Valentine's Day may have now become a favorite of companies who want to sell products like greeting cards, chocolates, and flowers, but its namesake was an Egyptian Gnostic priest who lived almost 2,000 years ago. Almost nothing of his life is known, yet fragments of writings show that he strove throughout his life to guide all people — regardless of their political or religious affiliations — towards the light of divinity that can shine within us, if we make room for it. He wrote:
"One [alone] is Good, whose free utterance is manifestation through the Son [Chokmah, Christ, Krishna]; it is by that alone that the heart can become pure, [and that too only] when every evil essence has been expelled out of it.
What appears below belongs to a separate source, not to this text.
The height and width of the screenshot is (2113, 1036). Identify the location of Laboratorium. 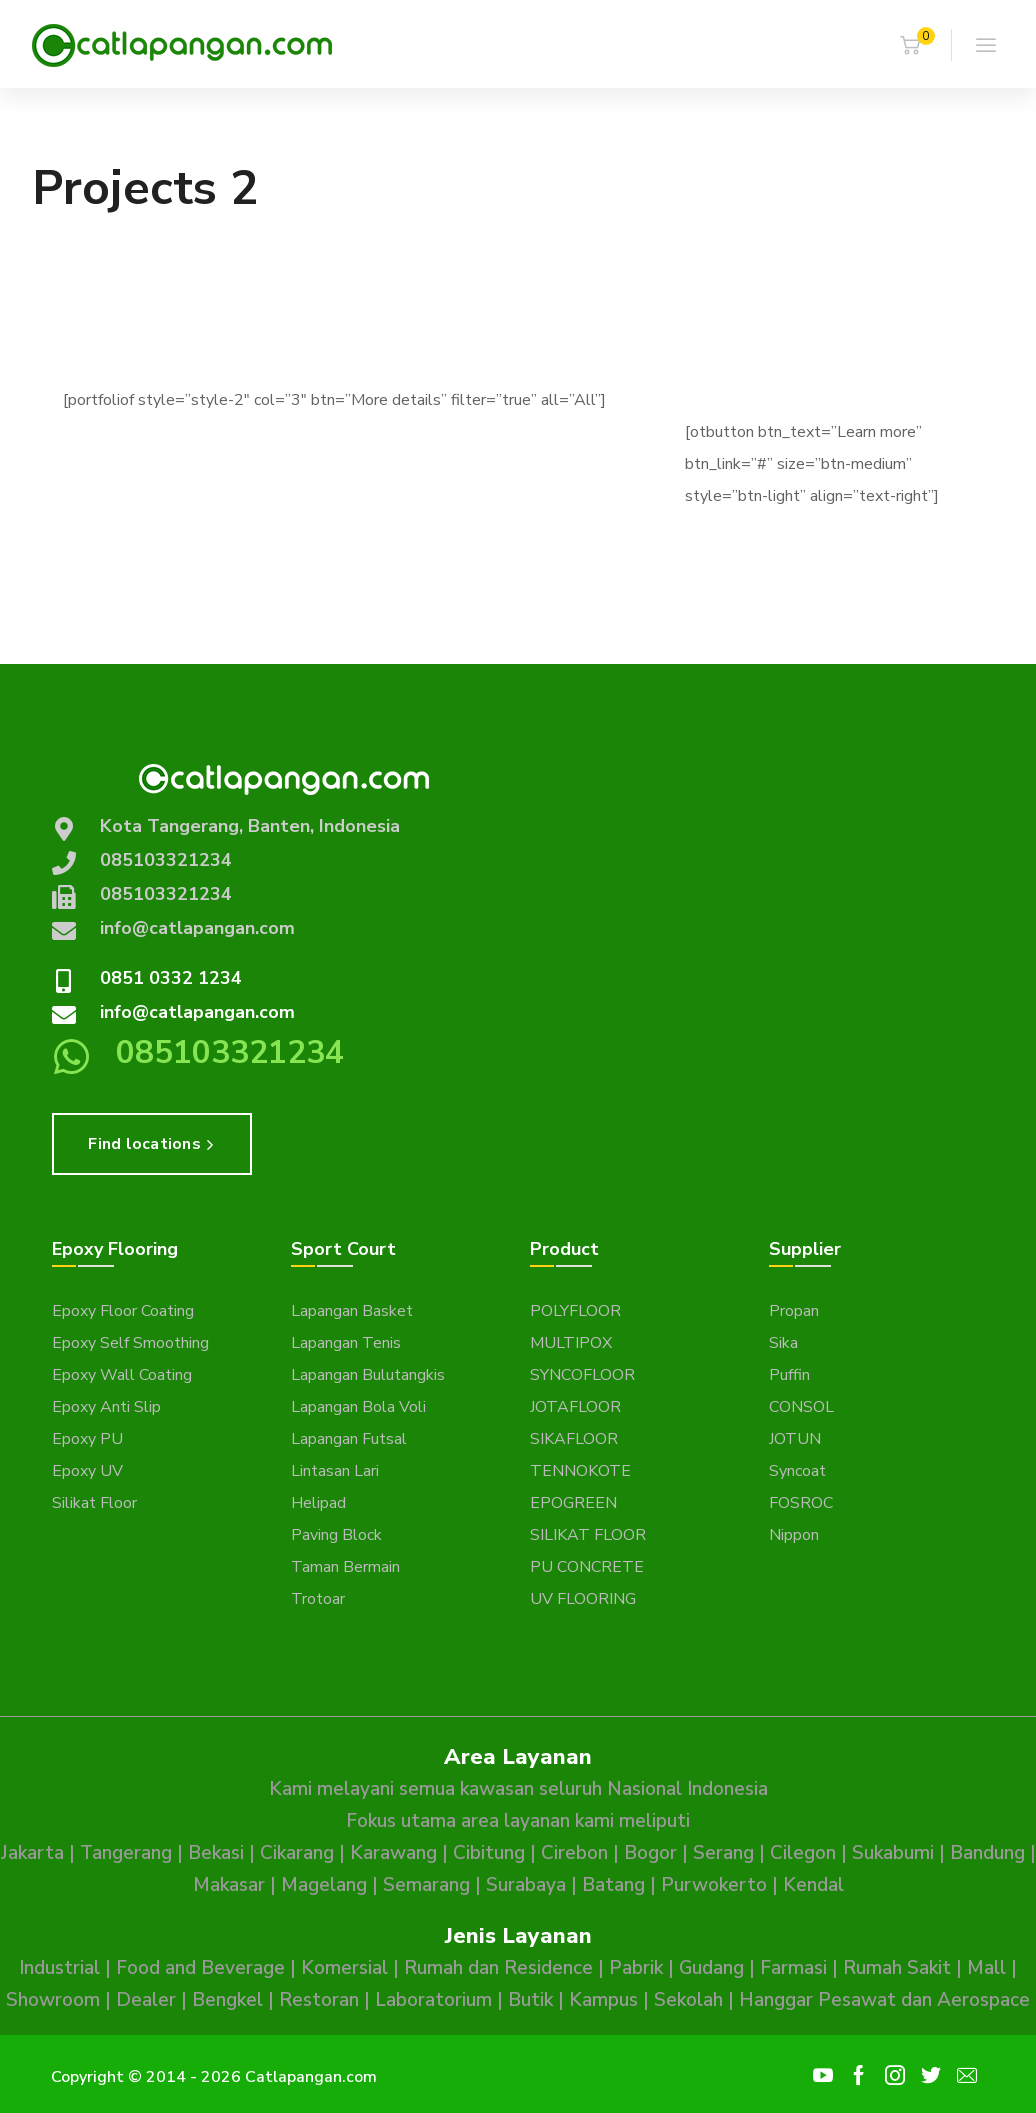
(433, 2000).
Now its purity is prevented by the many substances that take up their abode in it, for each of them accomplishes its own deeds, outraging it in diverse fashions with unseemly lusts. As far as I can see, the heart seems to receive somewhat the same treatment as an inn, which has holes and gaps made in its walls, and is frequently filled with dung, people living filthily in it and taking no care of the place as being someone else's property. Thus it is with the heart so long as it has no care taken of it, ever unclean and the abode of many dæmons. But when the path to the Alone Good takes regard to it, it is sanctified and shineth with light; and the one who possesseth such a heart is so blessed that 'one shall see God.'"—Valentinus
"Let us think for a moment of the humanoid multitudes that populate the face of the earth. They suffer the unspeakable. They are victims of their own errors. If they did not have ego they would not have those errors, nor would they suffer the consequences of such errors. The unique thing required in order to have the right to true happiness is, before all, to not have this ego. Certainly, when psychic aggregates, the inhuman elements that make us so horrible and evil, do not exist within us, then the payment of Karma is non-existent. Thus, the result is happiness."